### What this task involves
Search term "network": please copy every line of the records below that contains it.

[Source data]
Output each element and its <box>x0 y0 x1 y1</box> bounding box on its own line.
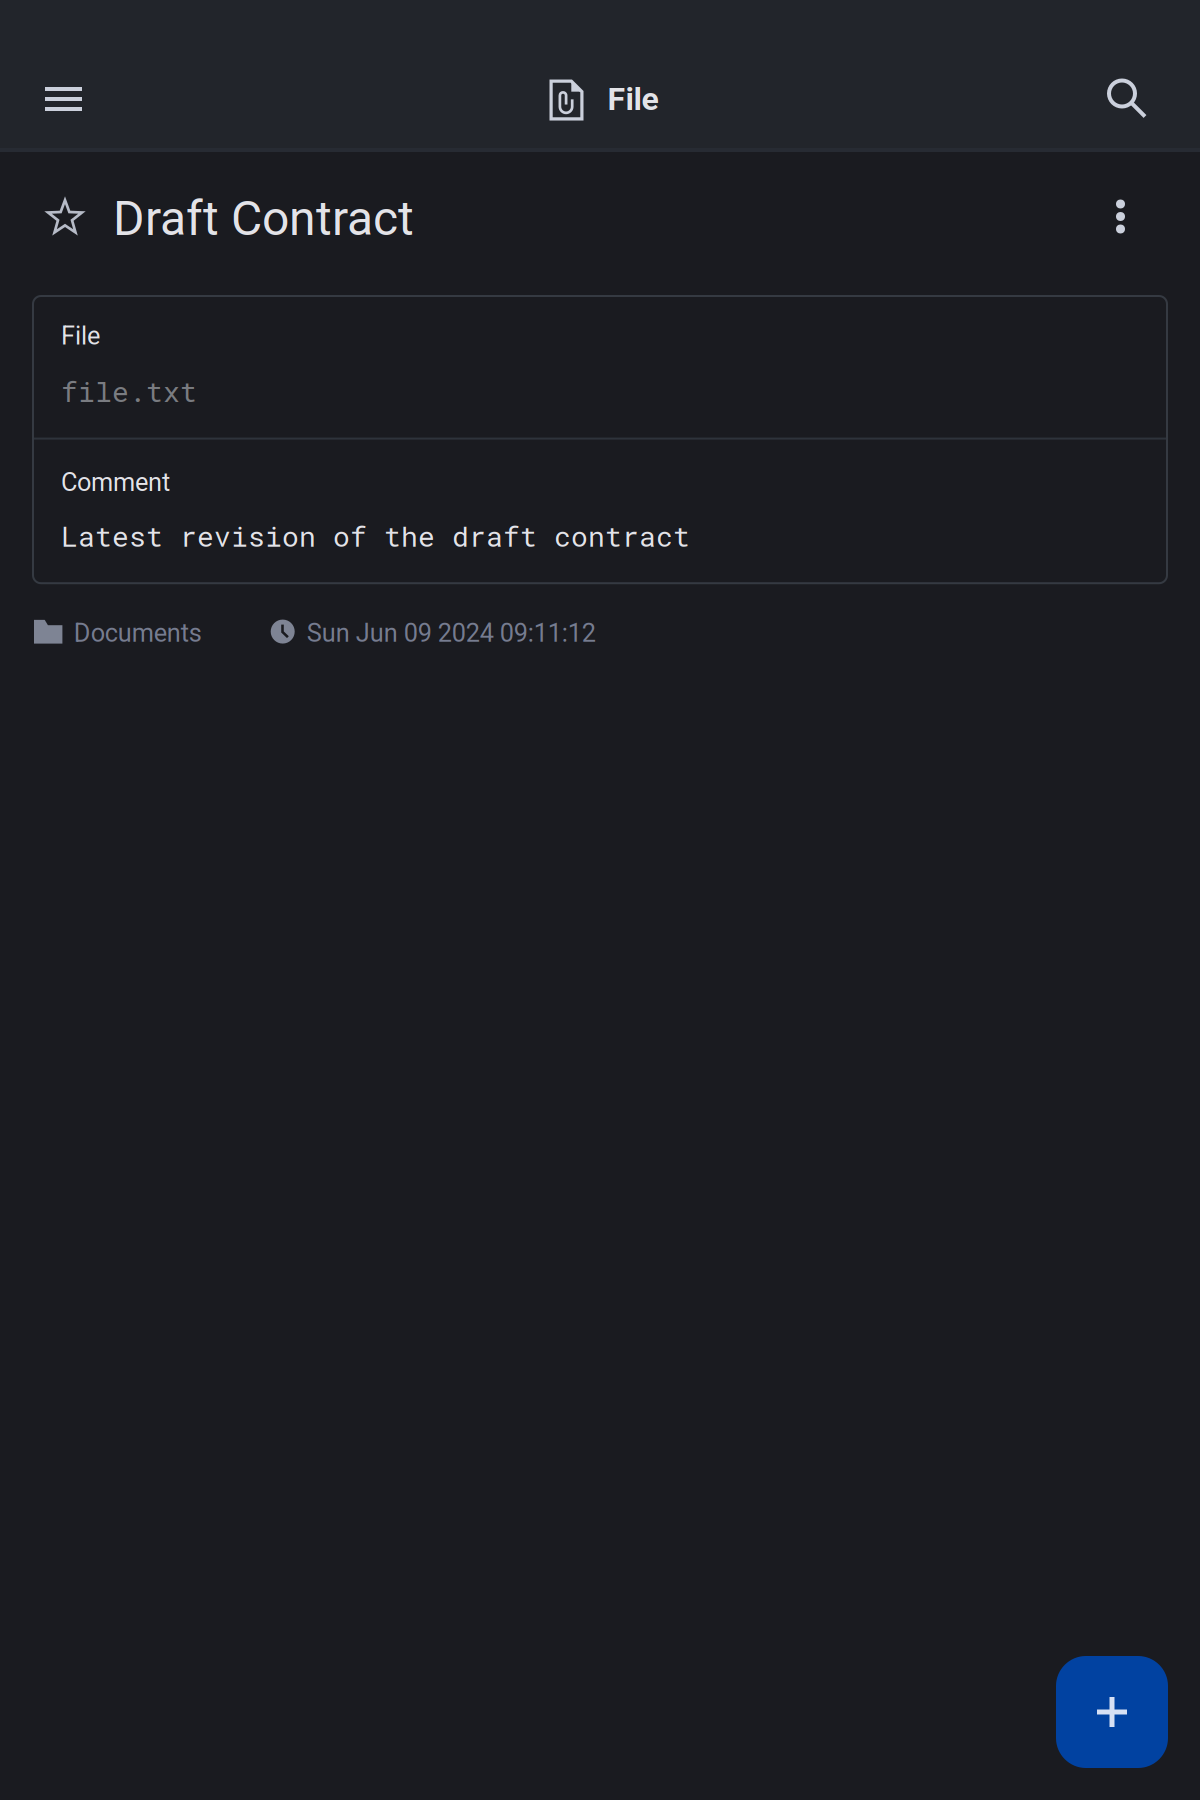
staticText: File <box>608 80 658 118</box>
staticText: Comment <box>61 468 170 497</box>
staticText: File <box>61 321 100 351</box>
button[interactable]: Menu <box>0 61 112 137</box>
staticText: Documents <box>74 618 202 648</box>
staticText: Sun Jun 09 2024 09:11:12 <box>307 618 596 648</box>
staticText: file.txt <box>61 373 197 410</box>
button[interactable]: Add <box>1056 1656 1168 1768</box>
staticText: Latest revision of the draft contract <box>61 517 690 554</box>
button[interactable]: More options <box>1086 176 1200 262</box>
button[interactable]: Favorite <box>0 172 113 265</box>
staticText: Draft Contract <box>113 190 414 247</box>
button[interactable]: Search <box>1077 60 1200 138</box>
--
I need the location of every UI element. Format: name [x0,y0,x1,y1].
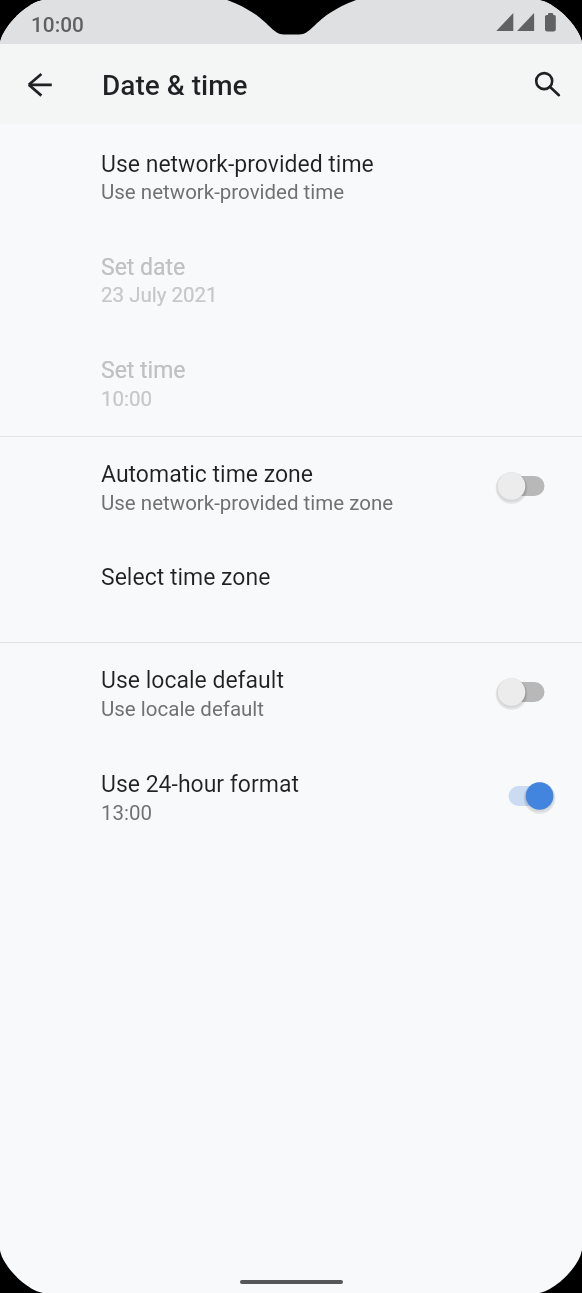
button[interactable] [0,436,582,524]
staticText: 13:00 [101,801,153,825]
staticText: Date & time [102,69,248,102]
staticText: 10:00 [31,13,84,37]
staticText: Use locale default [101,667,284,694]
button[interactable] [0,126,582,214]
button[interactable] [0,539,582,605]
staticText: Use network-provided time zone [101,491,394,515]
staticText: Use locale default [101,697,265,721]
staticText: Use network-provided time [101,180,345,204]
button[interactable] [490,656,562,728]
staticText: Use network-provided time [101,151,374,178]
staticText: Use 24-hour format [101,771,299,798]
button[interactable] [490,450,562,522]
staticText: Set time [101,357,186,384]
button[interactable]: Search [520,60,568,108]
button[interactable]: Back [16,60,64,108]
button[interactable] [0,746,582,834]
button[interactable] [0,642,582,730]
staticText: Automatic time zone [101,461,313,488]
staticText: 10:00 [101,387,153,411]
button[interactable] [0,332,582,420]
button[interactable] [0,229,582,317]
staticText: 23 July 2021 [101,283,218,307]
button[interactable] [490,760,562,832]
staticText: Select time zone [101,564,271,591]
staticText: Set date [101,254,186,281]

### Output of the exercise
staticText: Use network-provided time zone [101,491,394,515]
staticText: Use network-provided time [101,180,345,204]
staticText: Use network-provided time [101,151,374,178]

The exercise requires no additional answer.